▶ **Task prompt**
Every line below that includes the word "رابط" needs to be copied.

————

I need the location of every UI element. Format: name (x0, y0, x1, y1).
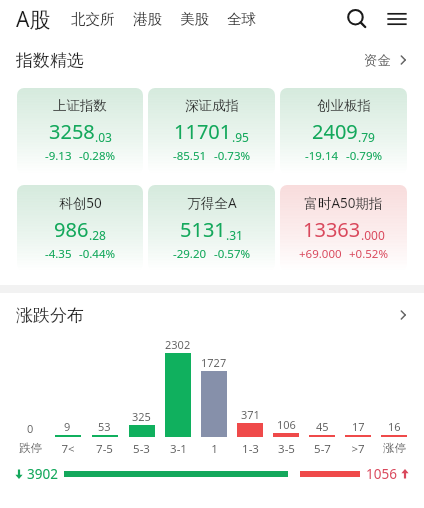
staticText: 3-5 (278, 441, 295, 457)
staticText: 上证指数 (53, 97, 107, 114)
staticText: 9 (64, 419, 71, 434)
button[interactable]: 富时A50期指 (280, 185, 407, 271)
staticText: -0.28% (79, 148, 116, 164)
staticText: 3258 (49, 118, 95, 145)
staticText: 1727 (201, 355, 227, 370)
staticText: .31 (226, 227, 243, 243)
button[interactable]: 指数精选 (0, 38, 424, 82)
button[interactable]: Search (342, 4, 372, 34)
staticText: +0.52% (349, 246, 388, 262)
staticText: 45 (316, 419, 329, 434)
button[interactable]: 深证成指 (148, 88, 275, 174)
staticText: 0 (27, 421, 34, 436)
staticText: -0.79% (346, 148, 383, 164)
staticText: 全球 (227, 10, 256, 28)
staticText: 1-3 (242, 441, 259, 457)
staticText: -0.73% (214, 148, 251, 164)
staticText: 指数精选 (16, 50, 84, 71)
staticText: 7-5 (96, 441, 113, 457)
staticText: 万得全A (187, 194, 237, 212)
staticText: 5-3 (133, 441, 150, 457)
button[interactable]: 美股 (178, 6, 211, 32)
button[interactable]: 科创50 (17, 185, 143, 271)
button[interactable]: 北交所 (69, 6, 117, 32)
staticText: 跌停 (19, 441, 42, 455)
staticText: A股 (16, 5, 51, 34)
staticText: -29.20 (173, 246, 207, 262)
staticText: .28 (89, 227, 106, 243)
staticText: 17 (352, 419, 365, 434)
staticText: -0.44% (79, 246, 116, 262)
staticText: 106 (277, 417, 296, 432)
staticText: 53 (98, 419, 111, 434)
staticText: 986 (54, 216, 89, 243)
button[interactable]: 3902 (0, 463, 424, 485)
staticText: >7 (351, 441, 365, 457)
staticText: -85.51 (173, 148, 207, 164)
staticText: .79 (358, 129, 375, 145)
staticText: 涨停 (383, 441, 406, 455)
staticText: 371 (241, 407, 260, 422)
staticText: 科创50 (59, 194, 102, 212)
staticText: 富时A50期指 (304, 194, 383, 212)
staticText: 港股 (133, 10, 162, 28)
staticText: 325 (132, 409, 151, 424)
button[interactable]: 涨跌分布 (0, 293, 424, 337)
staticText: -19.14 (305, 148, 339, 164)
staticText: 3902 (27, 465, 58, 483)
button[interactable]: Menu (382, 4, 412, 34)
staticText: 深证成指 (185, 97, 239, 114)
staticText: 1 (211, 441, 218, 457)
staticText: .000 (361, 227, 385, 243)
button[interactable]: 万得全A (148, 185, 275, 271)
staticText: 北交所 (71, 10, 115, 28)
staticText: 1056 (366, 465, 397, 483)
staticText: 资金 (364, 52, 391, 69)
staticText: 创业板指 (317, 97, 371, 114)
button[interactable]: 上证指数 (17, 88, 143, 174)
staticText: -4.35 (45, 246, 72, 262)
staticText: 7< (61, 441, 75, 457)
staticText: 13363 (303, 216, 361, 243)
staticText: 涨跌分布 (16, 305, 84, 326)
button[interactable]: 全球 (225, 6, 258, 32)
staticText: 3-1 (170, 441, 187, 457)
button[interactable]: 港股 (131, 6, 164, 32)
staticText: 美股 (180, 10, 209, 28)
staticText: 5-7 (314, 441, 331, 457)
staticText: .03 (95, 129, 112, 145)
staticText: -9.13 (45, 148, 72, 164)
staticText: 5131 (180, 216, 226, 243)
button[interactable]: 创业板指 (280, 88, 407, 174)
button[interactable]: A股 (14, 5, 53, 34)
staticText: 2409 (312, 118, 358, 145)
staticText: -0.57% (214, 246, 251, 262)
staticText: +69.000 (299, 246, 342, 262)
staticText: .95 (232, 129, 249, 145)
staticText: 11701 (174, 118, 232, 145)
staticText: 16 (388, 419, 401, 434)
staticText: 2302 (165, 337, 191, 352)
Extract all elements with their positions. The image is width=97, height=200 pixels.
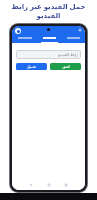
button[interactable] <box>61 35 85 43</box>
button[interactable]: رابط الفيديو <box>16 50 81 59</box>
staticText: حمل الفيديو عبر رابط الفيديو <box>0 2 97 20</box>
button[interactable]: تحميل <box>16 63 47 70</box>
button[interactable]: لصق <box>50 63 81 70</box>
button[interactable]: Home <box>46 182 52 188</box>
button[interactable]: App icon <box>15 28 21 34</box>
staticText: رابط الفيديو <box>58 52 78 57</box>
staticText: تحميل <box>27 65 36 69</box>
button[interactable] <box>12 35 37 43</box>
button[interactable] <box>37 35 61 43</box>
staticText: لصق <box>62 65 70 69</box>
button[interactable]: Recents <box>63 182 69 188</box>
button[interactable]: Back <box>28 182 34 188</box>
button[interactable]: More options <box>78 28 82 32</box>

————

▶ **Expected answer**
button[interactable]: رابط الفيديو <box>16 50 81 59</box>
staticText: حمل الفيديو عبر رابط الفيديو <box>0 2 97 20</box>
staticText: رابط الفيديو <box>58 52 78 57</box>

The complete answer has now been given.